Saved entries

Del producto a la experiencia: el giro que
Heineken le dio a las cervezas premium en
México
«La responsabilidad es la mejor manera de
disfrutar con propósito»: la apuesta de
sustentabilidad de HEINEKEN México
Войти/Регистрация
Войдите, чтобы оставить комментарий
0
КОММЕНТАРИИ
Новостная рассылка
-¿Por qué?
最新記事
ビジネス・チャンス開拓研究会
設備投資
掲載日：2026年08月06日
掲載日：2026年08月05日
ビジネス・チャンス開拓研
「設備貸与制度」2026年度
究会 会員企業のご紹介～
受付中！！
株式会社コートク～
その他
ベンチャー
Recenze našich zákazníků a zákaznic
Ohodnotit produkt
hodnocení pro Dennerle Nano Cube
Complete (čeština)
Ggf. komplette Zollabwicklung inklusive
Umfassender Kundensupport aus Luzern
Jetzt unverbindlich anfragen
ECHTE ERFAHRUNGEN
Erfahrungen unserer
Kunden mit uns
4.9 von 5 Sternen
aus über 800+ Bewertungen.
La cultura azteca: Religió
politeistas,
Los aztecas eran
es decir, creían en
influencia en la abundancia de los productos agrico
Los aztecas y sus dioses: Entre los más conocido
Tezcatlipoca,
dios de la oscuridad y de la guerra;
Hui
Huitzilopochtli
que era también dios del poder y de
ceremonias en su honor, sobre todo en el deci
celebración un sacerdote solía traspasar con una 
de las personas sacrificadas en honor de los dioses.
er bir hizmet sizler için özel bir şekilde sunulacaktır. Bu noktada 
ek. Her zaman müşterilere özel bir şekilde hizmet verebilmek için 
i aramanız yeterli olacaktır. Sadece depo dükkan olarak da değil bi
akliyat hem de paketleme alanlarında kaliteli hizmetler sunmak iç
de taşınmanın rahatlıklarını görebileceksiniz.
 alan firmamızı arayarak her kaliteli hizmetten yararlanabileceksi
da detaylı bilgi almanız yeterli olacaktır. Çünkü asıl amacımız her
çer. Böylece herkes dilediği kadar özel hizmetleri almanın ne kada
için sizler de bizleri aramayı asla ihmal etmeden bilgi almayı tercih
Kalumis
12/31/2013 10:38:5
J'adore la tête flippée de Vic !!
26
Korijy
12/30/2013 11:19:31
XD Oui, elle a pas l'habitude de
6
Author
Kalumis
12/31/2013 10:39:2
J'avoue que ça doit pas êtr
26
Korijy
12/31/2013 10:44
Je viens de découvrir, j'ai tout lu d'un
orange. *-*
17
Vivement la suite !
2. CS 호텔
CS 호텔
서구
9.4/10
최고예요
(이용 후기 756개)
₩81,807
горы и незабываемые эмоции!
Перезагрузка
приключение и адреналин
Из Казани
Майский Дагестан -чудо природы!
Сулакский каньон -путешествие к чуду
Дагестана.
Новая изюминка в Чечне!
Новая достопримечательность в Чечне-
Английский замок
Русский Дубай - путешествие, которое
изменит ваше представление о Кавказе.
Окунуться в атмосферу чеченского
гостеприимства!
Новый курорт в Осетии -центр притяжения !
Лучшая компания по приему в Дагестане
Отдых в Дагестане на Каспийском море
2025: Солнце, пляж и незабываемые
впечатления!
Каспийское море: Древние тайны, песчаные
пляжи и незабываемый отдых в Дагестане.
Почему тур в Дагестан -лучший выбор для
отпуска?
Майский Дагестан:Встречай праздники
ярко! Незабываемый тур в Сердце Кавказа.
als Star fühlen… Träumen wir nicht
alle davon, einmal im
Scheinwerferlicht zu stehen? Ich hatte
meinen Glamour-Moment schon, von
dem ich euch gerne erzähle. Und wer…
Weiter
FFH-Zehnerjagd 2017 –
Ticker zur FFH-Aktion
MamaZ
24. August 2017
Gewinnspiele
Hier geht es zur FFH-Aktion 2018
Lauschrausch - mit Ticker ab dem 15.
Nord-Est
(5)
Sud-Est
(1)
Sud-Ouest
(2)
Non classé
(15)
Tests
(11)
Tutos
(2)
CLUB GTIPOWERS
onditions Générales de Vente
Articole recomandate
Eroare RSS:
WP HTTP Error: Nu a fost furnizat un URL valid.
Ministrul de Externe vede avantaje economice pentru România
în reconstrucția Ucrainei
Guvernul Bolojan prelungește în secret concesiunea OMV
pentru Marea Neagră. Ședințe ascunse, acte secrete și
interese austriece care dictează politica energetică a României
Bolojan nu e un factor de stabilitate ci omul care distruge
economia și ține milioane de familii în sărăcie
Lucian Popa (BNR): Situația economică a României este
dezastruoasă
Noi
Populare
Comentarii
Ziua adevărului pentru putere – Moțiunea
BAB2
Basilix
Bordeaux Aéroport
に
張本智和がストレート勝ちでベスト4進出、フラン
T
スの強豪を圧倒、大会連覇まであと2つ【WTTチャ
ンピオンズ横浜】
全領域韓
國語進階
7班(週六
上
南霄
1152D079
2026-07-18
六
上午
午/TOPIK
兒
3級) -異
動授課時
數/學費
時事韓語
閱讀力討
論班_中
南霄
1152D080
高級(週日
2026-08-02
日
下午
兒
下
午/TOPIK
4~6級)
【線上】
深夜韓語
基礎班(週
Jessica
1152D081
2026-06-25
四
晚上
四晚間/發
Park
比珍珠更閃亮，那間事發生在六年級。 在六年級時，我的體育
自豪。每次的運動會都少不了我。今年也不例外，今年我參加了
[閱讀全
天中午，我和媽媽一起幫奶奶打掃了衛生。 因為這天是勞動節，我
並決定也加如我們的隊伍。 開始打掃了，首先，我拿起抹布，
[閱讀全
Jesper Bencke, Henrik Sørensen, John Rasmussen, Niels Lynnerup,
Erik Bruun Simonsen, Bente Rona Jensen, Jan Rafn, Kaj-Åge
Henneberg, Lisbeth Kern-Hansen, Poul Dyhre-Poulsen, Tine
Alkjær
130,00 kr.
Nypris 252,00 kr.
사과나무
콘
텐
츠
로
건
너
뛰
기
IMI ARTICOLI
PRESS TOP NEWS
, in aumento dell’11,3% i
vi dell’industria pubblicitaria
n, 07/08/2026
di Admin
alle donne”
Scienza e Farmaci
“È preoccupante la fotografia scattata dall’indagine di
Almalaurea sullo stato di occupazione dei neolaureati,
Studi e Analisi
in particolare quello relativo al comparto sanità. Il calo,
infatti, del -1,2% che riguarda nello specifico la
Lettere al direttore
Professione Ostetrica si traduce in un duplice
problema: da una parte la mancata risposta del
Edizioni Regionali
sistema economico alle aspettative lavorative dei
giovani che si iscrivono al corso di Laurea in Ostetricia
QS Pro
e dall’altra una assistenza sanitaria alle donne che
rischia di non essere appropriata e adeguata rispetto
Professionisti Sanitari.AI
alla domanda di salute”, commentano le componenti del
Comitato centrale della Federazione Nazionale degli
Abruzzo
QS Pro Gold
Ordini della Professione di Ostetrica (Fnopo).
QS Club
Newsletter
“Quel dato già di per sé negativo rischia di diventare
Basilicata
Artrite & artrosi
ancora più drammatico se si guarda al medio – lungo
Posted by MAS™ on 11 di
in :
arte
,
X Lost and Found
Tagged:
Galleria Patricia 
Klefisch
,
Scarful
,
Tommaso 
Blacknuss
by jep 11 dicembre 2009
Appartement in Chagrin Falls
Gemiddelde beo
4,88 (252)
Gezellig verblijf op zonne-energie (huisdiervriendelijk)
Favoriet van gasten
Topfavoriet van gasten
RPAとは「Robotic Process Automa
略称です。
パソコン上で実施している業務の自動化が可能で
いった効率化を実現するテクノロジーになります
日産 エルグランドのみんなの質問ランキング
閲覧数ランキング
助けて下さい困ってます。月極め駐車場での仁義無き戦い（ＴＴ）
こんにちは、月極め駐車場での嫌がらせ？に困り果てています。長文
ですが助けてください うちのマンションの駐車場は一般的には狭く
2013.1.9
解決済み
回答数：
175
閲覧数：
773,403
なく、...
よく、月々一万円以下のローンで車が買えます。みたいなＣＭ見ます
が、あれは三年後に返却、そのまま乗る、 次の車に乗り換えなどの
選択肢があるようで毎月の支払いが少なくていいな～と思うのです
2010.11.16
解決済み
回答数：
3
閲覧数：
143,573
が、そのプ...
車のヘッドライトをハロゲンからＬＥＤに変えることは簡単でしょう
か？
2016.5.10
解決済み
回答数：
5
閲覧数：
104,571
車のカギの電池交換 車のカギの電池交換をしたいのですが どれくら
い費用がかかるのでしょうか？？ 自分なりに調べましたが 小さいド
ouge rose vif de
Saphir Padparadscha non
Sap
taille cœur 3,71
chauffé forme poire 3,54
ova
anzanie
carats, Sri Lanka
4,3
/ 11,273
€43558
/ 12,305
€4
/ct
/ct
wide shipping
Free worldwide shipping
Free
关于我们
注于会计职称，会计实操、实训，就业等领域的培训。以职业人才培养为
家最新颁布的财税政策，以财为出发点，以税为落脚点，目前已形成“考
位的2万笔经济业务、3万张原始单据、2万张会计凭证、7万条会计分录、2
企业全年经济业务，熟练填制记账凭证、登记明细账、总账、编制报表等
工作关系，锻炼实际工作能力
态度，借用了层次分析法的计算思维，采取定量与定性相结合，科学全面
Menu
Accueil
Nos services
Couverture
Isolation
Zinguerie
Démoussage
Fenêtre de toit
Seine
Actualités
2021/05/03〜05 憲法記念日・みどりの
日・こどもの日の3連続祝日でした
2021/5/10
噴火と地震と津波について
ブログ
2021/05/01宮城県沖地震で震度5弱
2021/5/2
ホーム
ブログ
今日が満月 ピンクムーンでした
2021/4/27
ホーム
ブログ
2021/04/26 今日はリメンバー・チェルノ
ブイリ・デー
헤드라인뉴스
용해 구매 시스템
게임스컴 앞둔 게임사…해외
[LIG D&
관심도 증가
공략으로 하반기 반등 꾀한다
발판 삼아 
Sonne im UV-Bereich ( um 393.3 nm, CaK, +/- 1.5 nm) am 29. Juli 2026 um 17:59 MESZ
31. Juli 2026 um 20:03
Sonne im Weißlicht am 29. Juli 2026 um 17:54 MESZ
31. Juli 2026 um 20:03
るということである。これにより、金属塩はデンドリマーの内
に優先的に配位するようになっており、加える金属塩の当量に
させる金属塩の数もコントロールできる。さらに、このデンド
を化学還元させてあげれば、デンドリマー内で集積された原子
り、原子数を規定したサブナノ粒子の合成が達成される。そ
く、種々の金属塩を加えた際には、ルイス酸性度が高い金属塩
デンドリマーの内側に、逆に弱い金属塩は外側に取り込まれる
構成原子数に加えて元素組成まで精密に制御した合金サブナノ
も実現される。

What is needed
Given the data above, transcribe exactly the lines from the one containing "Heineken le dio a las cervezas premium en" down to the one containing "Ggf. komplette Zollabwicklung inklusive", and no others.

Response for this exercise
Heineken le dio a las cervezas premium en
México
«La responsabilidad es la mejor manera de
disfrutar con propósito»: la apuesta de
sustentabilidad de HEINEKEN México
Войти/Регистрация
Войдите, чтобы оставить комментарий
0
КОММЕНТАРИИ
Новостная рассылка
-¿Por qué?
最新記事
ビジネス・チャンス開拓研究会
設備投資
掲載日：2026年08月06日
掲載日：2026年08月05日
ビジネス・チャンス開拓研
「設備貸与制度」2026年度
究会 会員企業のご紹介～
受付中！！
株式会社コートク～
その他
ベンチャー
Recenze našich zákazníků a zákaznic
Ohodnotit produkt
hodnocení pro Dennerle Nano Cube
Complete (čeština)
Ggf. komplette Zollabwicklung inklusive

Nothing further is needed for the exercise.